Top of Material provided

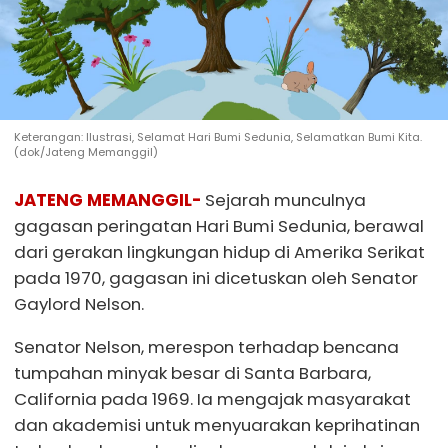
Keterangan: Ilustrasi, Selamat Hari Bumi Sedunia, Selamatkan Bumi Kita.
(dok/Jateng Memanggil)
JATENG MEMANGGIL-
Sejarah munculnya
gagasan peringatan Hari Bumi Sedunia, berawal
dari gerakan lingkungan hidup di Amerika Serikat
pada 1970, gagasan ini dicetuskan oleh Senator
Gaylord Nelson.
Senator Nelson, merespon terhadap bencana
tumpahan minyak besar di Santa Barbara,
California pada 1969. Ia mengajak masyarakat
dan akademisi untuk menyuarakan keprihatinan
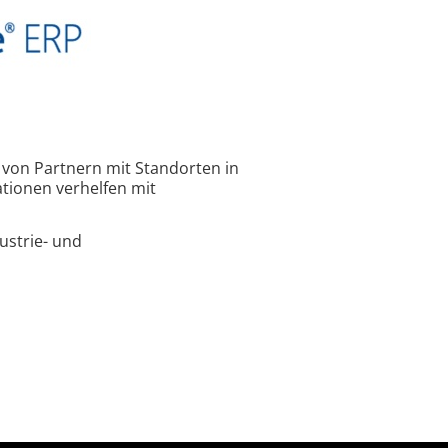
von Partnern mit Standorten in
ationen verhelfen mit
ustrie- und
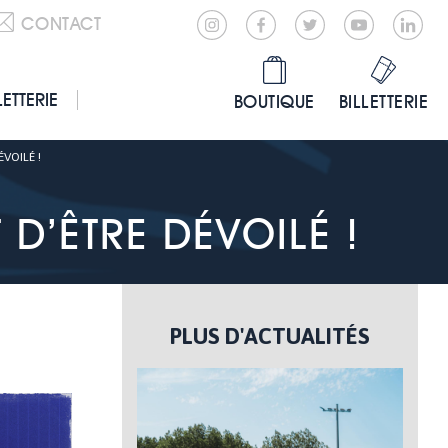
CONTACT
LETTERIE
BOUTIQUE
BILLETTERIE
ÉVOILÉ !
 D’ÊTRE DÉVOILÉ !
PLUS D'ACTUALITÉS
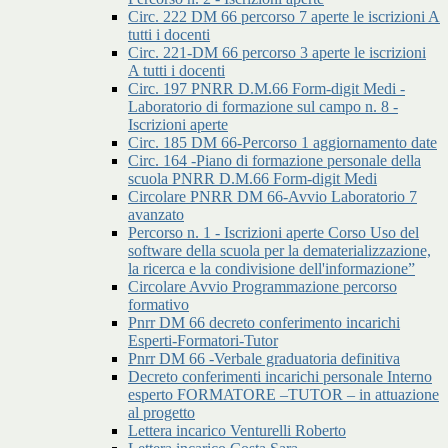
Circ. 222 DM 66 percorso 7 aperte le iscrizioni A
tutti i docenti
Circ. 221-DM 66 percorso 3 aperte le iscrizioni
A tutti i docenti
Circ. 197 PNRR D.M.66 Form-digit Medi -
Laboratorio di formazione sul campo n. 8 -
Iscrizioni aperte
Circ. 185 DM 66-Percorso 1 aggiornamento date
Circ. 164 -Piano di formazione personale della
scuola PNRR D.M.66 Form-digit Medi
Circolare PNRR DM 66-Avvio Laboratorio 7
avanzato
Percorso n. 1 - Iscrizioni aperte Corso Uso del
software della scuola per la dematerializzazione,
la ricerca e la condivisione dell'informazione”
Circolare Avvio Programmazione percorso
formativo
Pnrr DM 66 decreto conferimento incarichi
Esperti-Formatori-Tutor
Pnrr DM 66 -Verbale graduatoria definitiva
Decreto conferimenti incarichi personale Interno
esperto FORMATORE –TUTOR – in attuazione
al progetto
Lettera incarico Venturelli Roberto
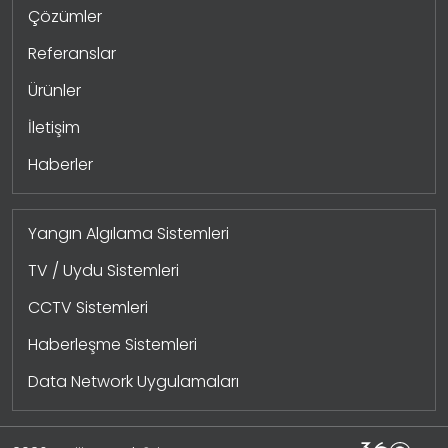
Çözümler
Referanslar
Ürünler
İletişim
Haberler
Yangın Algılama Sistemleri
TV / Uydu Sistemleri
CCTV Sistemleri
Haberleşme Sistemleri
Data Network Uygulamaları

Bottom of Material provided

> **Problem description**:
Every line from the line containing "Circolare Avvio Programmazione percorso" through the last line above is to be printed exactly. Pictures are not copied.

> **Response area**:
Circolare Avvio Programmazione percorso
formativo
Pnrr DM 66 decreto conferimento incarichi
Esperti-Formatori-Tutor
Pnrr DM 66 -Verbale graduatoria definitiva
Decreto conferimenti incarichi personale Interno
esperto FORMATORE –TUTOR – in attuazione
al progetto
Lettera incarico Venturelli Roberto
Çözümler
Referanslar
Ürünler
İletişim
Haberler
Yangın Algılama Sistemleri
TV / Uydu Sistemleri
CCTV Sistemleri
Haberleşme Sistemleri
Data Network Uygulamaları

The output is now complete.